▶ **What to produce**:
Where the line containing "Diclofenac Oral English" appears below, begin there and reproduce each line exactly through the last one, omitting pictures.

▶ **Extracted records**:
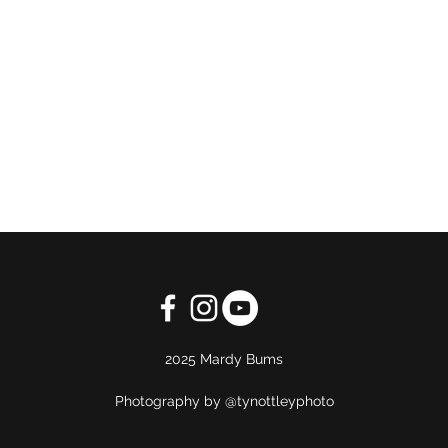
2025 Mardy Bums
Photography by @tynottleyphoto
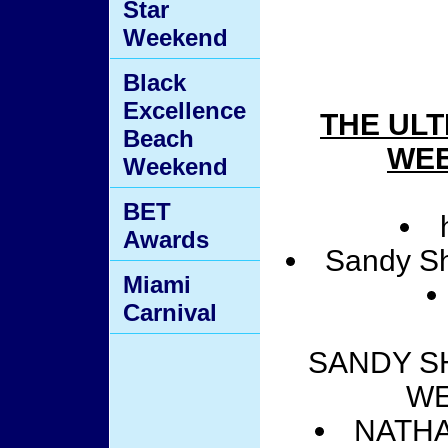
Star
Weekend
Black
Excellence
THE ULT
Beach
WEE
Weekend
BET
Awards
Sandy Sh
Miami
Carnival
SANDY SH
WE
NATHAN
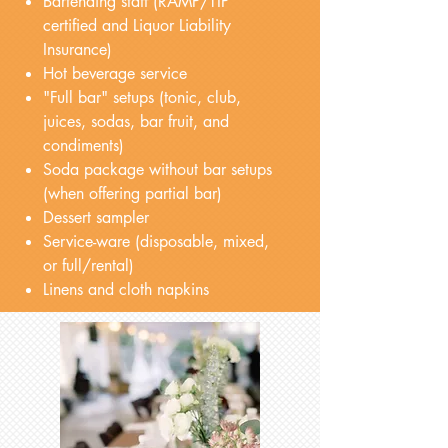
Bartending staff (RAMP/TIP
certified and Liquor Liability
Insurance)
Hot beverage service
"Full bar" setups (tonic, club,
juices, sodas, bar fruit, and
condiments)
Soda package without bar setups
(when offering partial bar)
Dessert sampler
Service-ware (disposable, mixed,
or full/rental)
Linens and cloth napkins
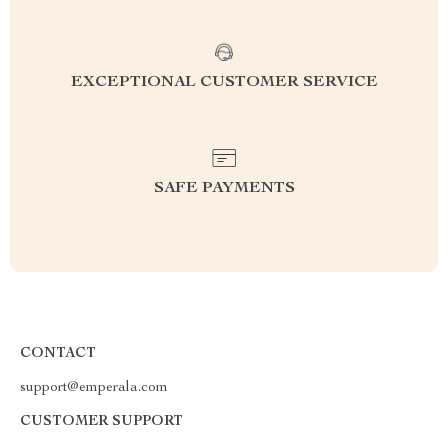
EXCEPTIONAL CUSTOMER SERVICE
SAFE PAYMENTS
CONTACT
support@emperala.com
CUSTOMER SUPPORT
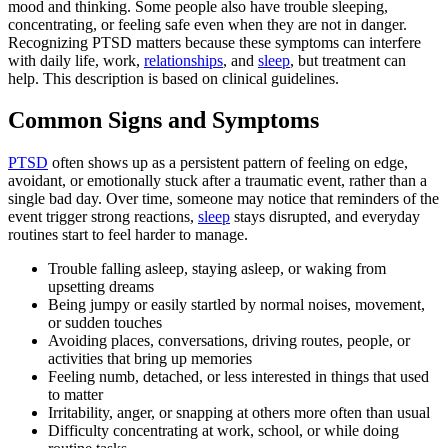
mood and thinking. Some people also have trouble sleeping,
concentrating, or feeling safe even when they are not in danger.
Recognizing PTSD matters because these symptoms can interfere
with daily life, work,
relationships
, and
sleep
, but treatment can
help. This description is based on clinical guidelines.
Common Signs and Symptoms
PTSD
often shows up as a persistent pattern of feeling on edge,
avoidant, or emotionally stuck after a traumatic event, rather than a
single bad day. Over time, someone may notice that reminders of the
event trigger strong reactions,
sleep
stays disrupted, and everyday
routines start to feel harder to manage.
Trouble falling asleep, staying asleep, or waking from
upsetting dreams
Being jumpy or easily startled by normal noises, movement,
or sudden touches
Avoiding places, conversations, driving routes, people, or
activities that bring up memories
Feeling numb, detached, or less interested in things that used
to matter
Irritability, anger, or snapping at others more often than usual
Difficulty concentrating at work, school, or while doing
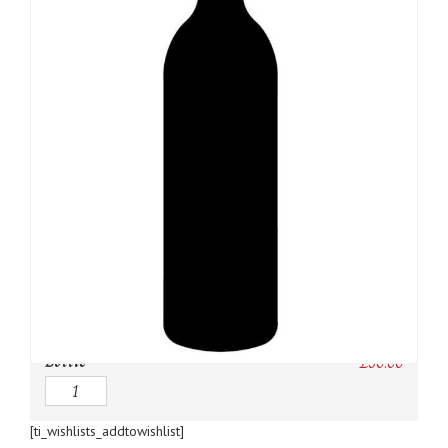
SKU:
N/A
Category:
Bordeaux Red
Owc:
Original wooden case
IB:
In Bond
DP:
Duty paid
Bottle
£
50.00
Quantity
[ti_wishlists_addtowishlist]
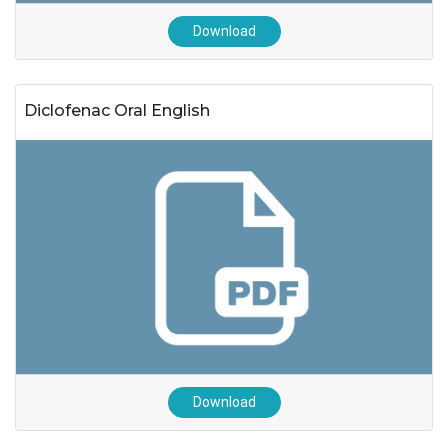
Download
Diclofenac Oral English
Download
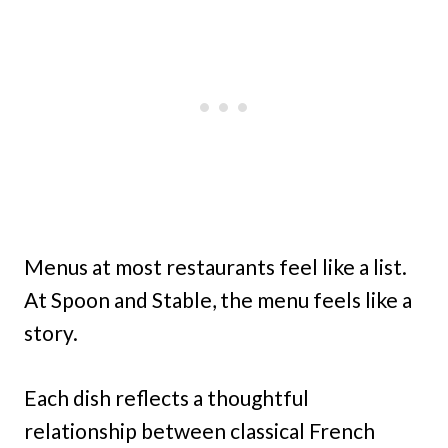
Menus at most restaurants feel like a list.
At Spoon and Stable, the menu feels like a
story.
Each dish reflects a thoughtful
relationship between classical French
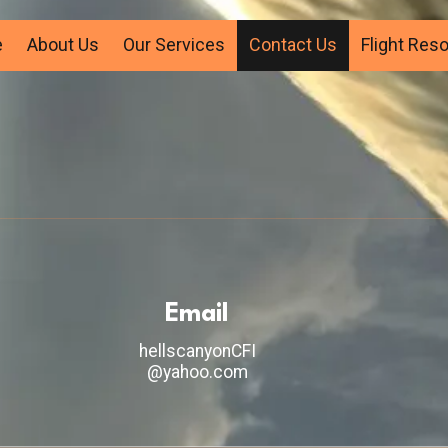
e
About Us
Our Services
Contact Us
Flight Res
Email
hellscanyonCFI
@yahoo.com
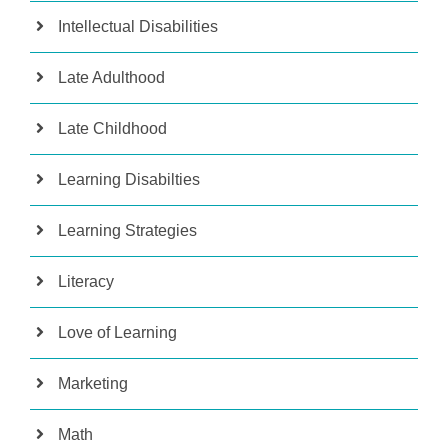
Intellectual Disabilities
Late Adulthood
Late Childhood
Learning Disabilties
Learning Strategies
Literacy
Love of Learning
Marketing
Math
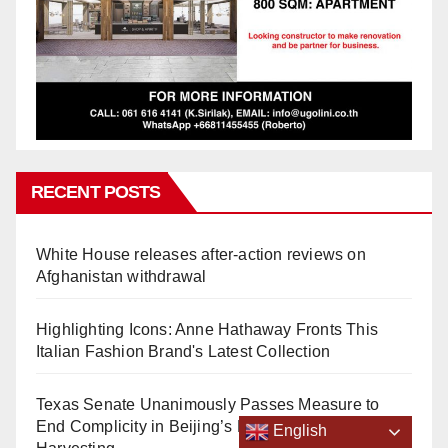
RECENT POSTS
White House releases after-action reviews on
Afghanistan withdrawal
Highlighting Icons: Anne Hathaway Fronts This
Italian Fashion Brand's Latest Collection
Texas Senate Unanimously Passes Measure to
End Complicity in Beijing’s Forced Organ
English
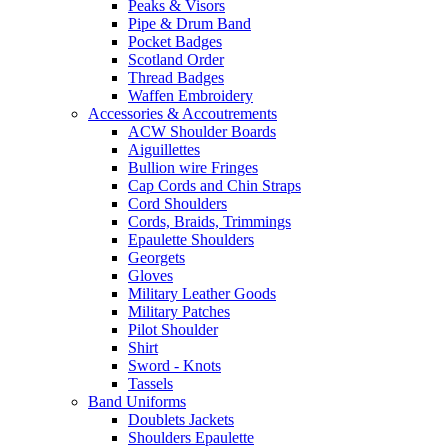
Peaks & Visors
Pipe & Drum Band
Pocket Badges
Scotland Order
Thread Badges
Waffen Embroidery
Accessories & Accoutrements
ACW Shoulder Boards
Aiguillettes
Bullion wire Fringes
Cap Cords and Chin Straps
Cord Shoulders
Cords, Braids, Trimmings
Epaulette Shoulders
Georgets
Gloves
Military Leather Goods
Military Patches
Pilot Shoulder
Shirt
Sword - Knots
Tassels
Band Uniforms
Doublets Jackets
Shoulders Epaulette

▶ **Your response**:
Diclofenac Oral English
Download
Menus at most restaurants feel like a list.
At Spoon and Stable, the menu feels like a
story.
Each dish reflects a thoughtful
relationship between classical French
e
About Us
Our Services
Contact Us
Flight Res
Email
hellscanyonCFI
@yahoo.com
Intellectual Disabilities
Late Adulthood
Late Childhood
Learning Disabilties
Learning Strategies
Literacy
Love of Learning
Marketing
Math
RECENT POSTS
White House releases after-action reviews on
Afghanistan withdrawal
Highlighting Icons: Anne Hathaway Fronts This
Italian Fashion Brand's Latest Collection
Texas Senate Unanimously Passes Measure to
End Complicity in Beijing’s Forced Organ
English
Peaks & Visors
Pipe & Drum Band
Pocket Badges
Scotland Order
Thread Badges
Waffen Embroidery
Accessories & Accoutrements
ACW Shoulder Boards
Aiguillettes
Bullion wire Fringes
Cap Cords and Chin Straps
Cord Shoulders
Cords, Braids, Trimmings
Epaulette Shoulders
Georgets
Gloves
Military Leather Goods
Military Patches
Pilot Shoulder
Shirt
Sword - Knots
Tassels
Band Uniforms
Doublets Jackets
Shoulders Epaulette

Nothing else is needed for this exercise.